» SUPPLIED RECORDS
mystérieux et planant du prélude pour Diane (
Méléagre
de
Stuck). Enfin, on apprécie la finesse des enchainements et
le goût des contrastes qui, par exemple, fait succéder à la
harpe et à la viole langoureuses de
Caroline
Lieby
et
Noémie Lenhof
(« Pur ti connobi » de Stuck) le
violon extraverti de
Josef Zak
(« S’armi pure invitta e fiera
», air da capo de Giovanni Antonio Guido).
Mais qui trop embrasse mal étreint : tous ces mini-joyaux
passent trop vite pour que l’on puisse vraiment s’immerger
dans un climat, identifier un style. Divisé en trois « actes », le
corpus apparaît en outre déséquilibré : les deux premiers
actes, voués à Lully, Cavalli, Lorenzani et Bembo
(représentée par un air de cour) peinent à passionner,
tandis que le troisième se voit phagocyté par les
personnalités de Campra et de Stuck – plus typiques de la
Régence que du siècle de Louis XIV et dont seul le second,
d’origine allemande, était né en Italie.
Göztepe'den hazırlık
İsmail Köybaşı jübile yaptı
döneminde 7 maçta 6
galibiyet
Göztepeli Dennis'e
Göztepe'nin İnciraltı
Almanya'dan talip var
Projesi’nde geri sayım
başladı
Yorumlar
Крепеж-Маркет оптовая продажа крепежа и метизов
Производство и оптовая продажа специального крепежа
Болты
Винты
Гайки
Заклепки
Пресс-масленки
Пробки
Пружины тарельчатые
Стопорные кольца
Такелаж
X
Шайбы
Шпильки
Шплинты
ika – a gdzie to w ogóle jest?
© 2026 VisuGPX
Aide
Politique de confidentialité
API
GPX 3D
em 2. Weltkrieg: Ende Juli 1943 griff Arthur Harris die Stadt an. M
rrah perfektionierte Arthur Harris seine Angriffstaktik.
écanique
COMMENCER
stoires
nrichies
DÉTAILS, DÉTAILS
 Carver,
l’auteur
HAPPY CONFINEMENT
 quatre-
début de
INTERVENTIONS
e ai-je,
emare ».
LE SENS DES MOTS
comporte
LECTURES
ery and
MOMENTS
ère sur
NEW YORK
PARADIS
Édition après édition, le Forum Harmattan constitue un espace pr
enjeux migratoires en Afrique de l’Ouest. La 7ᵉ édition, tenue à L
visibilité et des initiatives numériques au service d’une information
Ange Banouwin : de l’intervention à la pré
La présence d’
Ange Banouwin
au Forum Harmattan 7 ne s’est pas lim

» PROBLEM
Everything starting at the line containing "tandis que le" and ending at the line containing "İsmail Köybaşı jübile yaptı" in the records above should be repeated exactly, and only that.

» COMPLETED EXERCISE
tandis que le troisième se voit phagocyté par les
personnalités de Campra et de Stuck – plus typiques de la
Régence que du siècle de Louis XIV et dont seul le second,
d’origine allemande, était né en Italie.
Göztepe'den hazırlık
İsmail Köybaşı jübile yaptı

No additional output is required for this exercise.